Beginning with the line where "Daya Tarik Visual dan" appears, set down each line exactly until the records below end, and omit the pictures.

[Stored data entries]
====

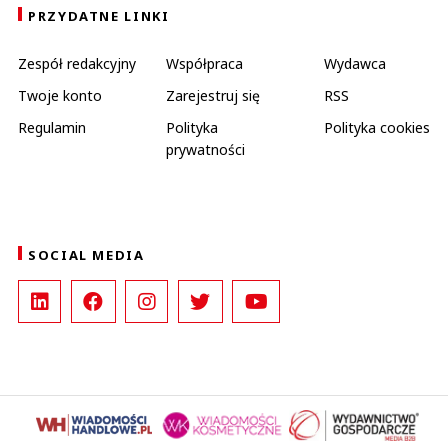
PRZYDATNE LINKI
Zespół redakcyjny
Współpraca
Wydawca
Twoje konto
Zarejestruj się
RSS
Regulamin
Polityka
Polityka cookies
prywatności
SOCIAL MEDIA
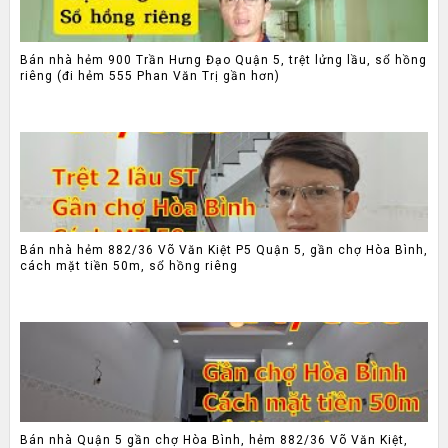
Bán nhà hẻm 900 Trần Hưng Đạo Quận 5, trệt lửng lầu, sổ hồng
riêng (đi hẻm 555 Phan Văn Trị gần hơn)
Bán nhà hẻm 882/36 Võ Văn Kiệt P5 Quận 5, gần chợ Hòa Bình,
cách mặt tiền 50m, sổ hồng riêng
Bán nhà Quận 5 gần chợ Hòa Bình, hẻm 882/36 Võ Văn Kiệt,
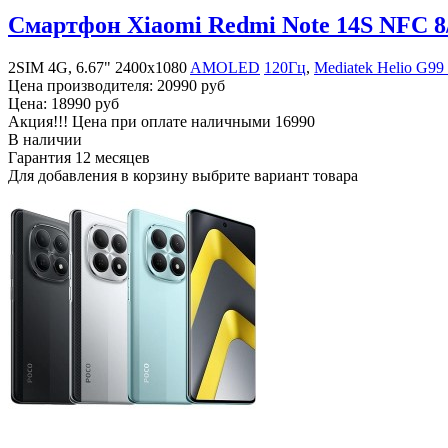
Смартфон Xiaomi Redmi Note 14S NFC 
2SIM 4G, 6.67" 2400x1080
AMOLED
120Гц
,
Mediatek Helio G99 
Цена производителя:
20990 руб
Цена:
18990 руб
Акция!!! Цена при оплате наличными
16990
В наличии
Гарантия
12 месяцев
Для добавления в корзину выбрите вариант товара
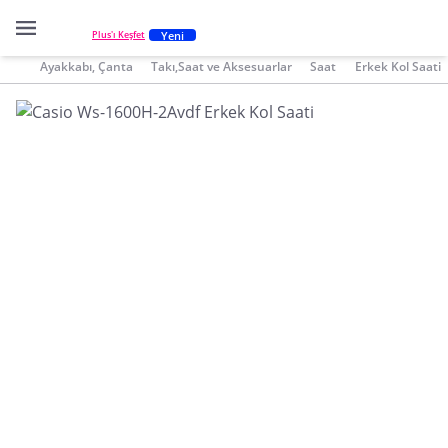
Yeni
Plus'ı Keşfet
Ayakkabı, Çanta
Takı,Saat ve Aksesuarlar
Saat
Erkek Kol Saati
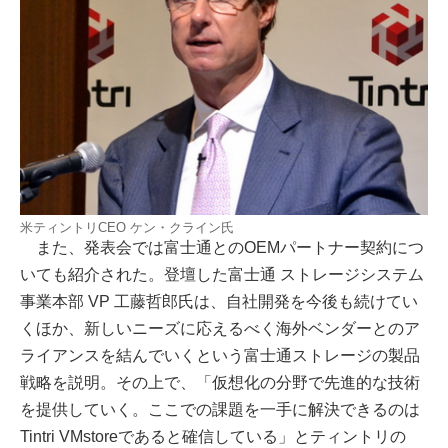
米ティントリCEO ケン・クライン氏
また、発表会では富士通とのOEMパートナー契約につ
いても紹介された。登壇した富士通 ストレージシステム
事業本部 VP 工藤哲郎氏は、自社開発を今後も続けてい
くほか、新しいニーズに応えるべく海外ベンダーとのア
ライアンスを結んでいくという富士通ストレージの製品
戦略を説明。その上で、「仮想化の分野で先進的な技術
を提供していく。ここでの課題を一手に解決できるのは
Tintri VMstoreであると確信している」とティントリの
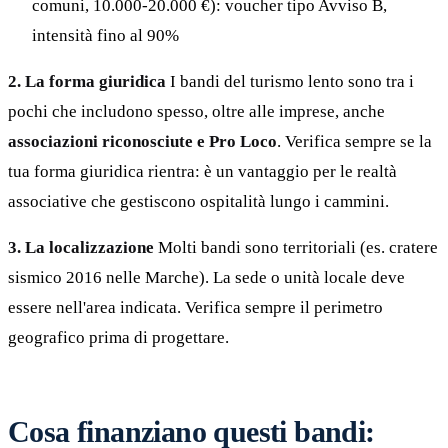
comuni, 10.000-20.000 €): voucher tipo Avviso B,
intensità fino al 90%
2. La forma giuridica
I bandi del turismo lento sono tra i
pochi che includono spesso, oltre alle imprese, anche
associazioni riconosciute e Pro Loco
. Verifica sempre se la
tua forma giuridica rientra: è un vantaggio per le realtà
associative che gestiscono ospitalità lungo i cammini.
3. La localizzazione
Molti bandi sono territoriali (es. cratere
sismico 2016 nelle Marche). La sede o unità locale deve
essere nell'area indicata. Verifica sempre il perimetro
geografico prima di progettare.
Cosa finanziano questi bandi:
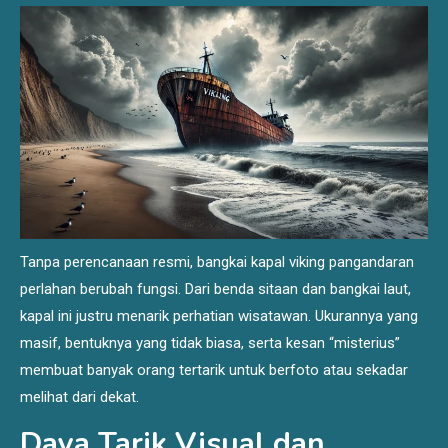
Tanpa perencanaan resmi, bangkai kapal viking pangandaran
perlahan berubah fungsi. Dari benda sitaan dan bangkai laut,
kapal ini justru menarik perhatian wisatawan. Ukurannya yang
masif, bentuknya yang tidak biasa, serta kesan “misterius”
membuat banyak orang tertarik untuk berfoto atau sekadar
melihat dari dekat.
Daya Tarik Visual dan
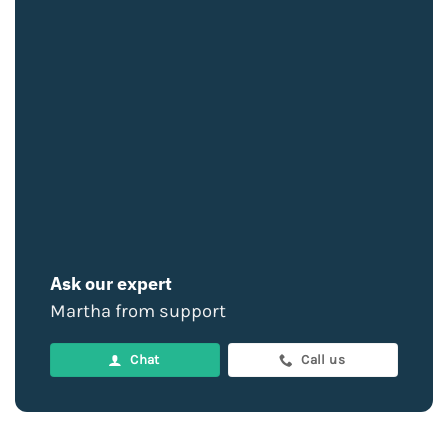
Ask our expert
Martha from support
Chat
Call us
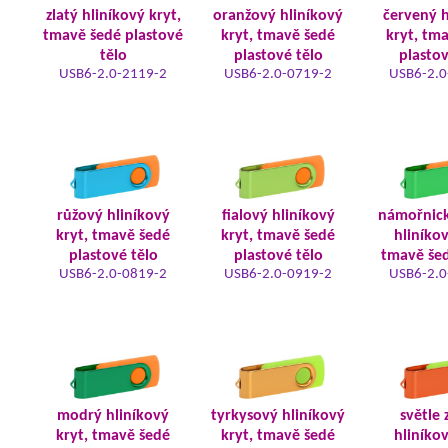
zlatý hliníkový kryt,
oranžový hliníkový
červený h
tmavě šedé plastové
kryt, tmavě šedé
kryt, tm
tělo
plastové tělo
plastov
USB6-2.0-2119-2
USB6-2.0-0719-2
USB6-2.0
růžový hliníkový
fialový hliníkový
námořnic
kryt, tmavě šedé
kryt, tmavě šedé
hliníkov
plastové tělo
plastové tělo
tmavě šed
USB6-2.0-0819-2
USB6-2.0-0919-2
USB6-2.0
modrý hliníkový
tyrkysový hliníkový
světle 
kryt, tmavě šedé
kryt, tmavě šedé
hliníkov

====

> _TASK RESULT_:
Daya Tarik Visual dan
Ask our expert
Martha from support
Chat
Call us
zlatý hliníkový kryt,
oranžový hliníkový
červený h
tmavě šedé plastové
kryt, tmavě šedé
kryt, tm
tělo
plastové tělo
plastov
USB6-2.0-2119-2
USB6-2.0-0719-2
USB6-2.0
růžový hliníkový
fialový hliníkový
námořnic
kryt, tmavě šedé
kryt, tmavě šedé
hliníkov
plastové tělo
plastové tělo
tmavě šed
USB6-2.0-0819-2
USB6-2.0-0919-2
USB6-2.0
modrý hliníkový
tyrkysový hliníkový
světle 
kryt, tmavě šedé
kryt, tmavě šedé
hliníkov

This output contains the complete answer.